Created by Ryan McDermott / @ryansworks
Full stack web programmer.
Pythonista
JavaScript kiddie
Very timid C/C++ developer
Musician and music enthusiast.
I discovered new artists and artists' connections by clicking through related artists. Sounded like something that could be automated.
If you're not a fan of bacon, here's Hamm.
Golang seemed like a good solution.
It's also pretty hip and all over Hacker News, so that's pretty cool.
Spotifind is an app that connects artists by a chain of related artists using Spotify's API and Goroutines to "thread" requests.
Spotifind uses a worker/work queue concurrency pattern to distribute API requests to Spotify and speed up performance.
// Simple structure to hold a reference to an artist.
type WorkRequest struct {
Artist *Artist
Visited *VisitedArtists
}
// A buffered channel that we can send work requests on.
var WorkQueue = make(chan WorkRequest, 100)
var WorkerQueue chan chan WorkRequest
type Worker struct {
ID int
Work chan WorkRequest
WorkerQueue chan chan WorkRequest
}
func StartDispatcher(nworkers int) {
WorkerQueue = make(chan chan WorkRequest, nworkers)
for i := 0; i < nworkers; i++ {
fmt.Println("Starting worker", i+1)
worker := NewWorker(i+1, WorkerQueue)
worker.Start()
}
go func() {
for {
select {
case work := <-WorkQueue:
go func() {
worker := <-WorkerQueue
worker <- work
}()
}
}
}()
}
func NewWorker(id int, workerQueue chan chan WorkRequest) Worker {
worker := Worker{
ID: id,
Work: make(chan WorkRequest),
WorkerQueue: workerQueue,
}
return worker
}
var GlobalQuitChan = make(chan Artist)
func (w Worker) Start() {
go func() {
for {
w.WorkerQueue <- w.Work
select {
case work := <-w.Work:
fmt.Printf("worker %d: %s\n", w.ID, work.Artist.Name)
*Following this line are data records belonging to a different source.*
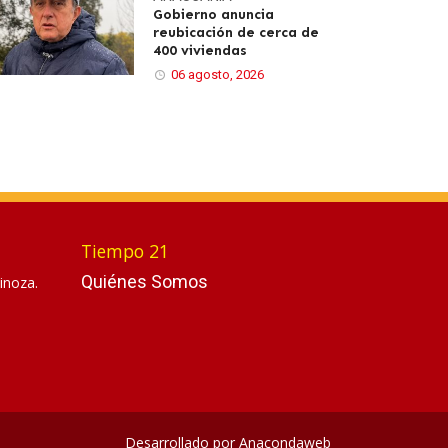
Gobierno anuncia
reubicación de cerca de
400 viviendas
06 agosto, 2026
Tiempo 21
Quiénes Somos
inoza.
Desarrollado por
Anacondaweb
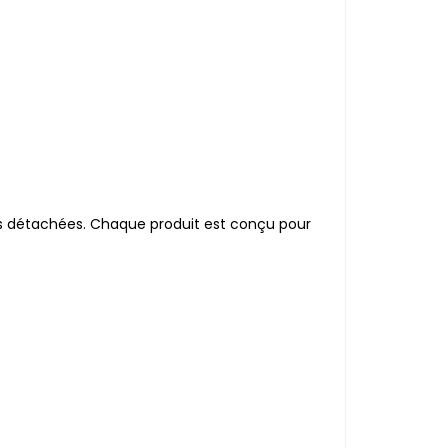
es détachées. Chaque produit est conçu pour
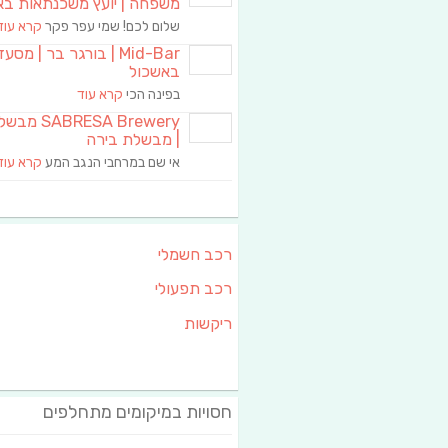
משפחה | יועץ משכנתאות בא
שלום לכם! שמי עפר פקר
קרא עוד
Mid-Bar | בורגר בר | מסע
באשכול
בפינה הכי
קרא עוד
RESA Brewery
| מבשלת בירה
אי שם במרחבי הנגב המע
קרא עוד
רכב חשמלי
רכב תפעולי
ריקשות
חסויות במיקומים מתחלפים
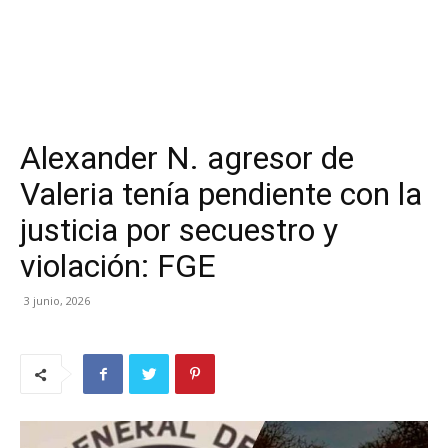
Alexander N. agresor de
Valeria tenía pendiente con la
justicia por secuestro y
violación: FGE
3 junio, 2026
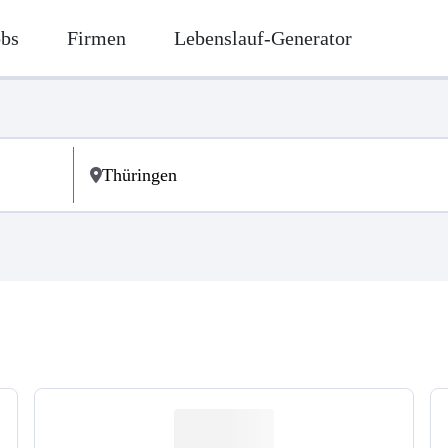
obs
Firmen
Lebenslauf-Generator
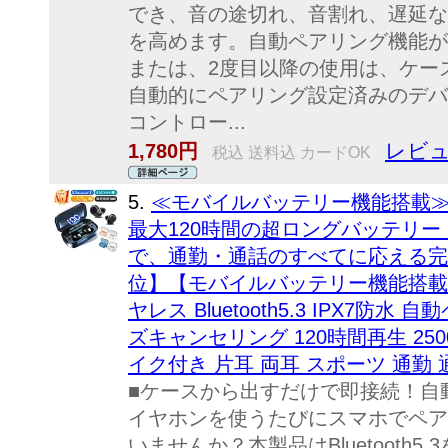
でき、音の途切れ、音割れ、遅延な
を高めます。自動ペアリング機能が
または、2度目以降の使用は、ケー
自動的にペアリング設定済みのデバ
コントロー...
レビュ
1,780円
税込 送料込 カードOK
5.
≪モバイルバッテリー機能搭載
最大120時間の超ロングバッテリー
で、通勤・通話のすべてに応える完
位】【モバイルバッテリー機能搭載
ヤレス Bluetooth5.3 IPX7防
ズキャンセリング 120時間再生 25
イク付き 片耳 両耳 スポーツ 通勤 通
■ケースから出すだけで即接続！自
イヤホンを使うたびにスマホでペア
いませんか？本製品はBluetooth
FindRelatedArtists(work.Artist, work.Visited)
case <-GlobalQuitChan:
fmt.Printf("worker %d stopping\n", w.ID)
return
}
}
}()
}
type Artist struct {
Name string
Id string
Parent *Artist
}
type Artists struct {
Href string
Items []Artist
}
type VisitedArtists struct {
Artists []Artist
}
Build a tree of related artists, back to the origin artist from the destination.
func WalkRelatedArtists(artist *Artist, tree []string) []string {
tree = append(tree, artist.Name)
if artist.Parent != nil {
tree = WalkRelatedArtists(artist.Parent, tree)
}
return tree
}
And yes, apparently Kevin Bacon is actually in Spotify!
We're tired of the bacon jokes, how did I feel about Golang?
Getting acquainted with Go required a bit of adjustment after having used C/C++. Declaring types to the right of variables names can be a bit mind altering at the beginning.
var jobs int
var hopes string
var cash [10]int
var treasuremap map[string]int
type StartupProcess struct {
startup bool
cashIn bool
sellOut bool
broDown bool
}
Almost as chaotic as learning to drive on the other side of the road, like Swedes had to start doing in 1967.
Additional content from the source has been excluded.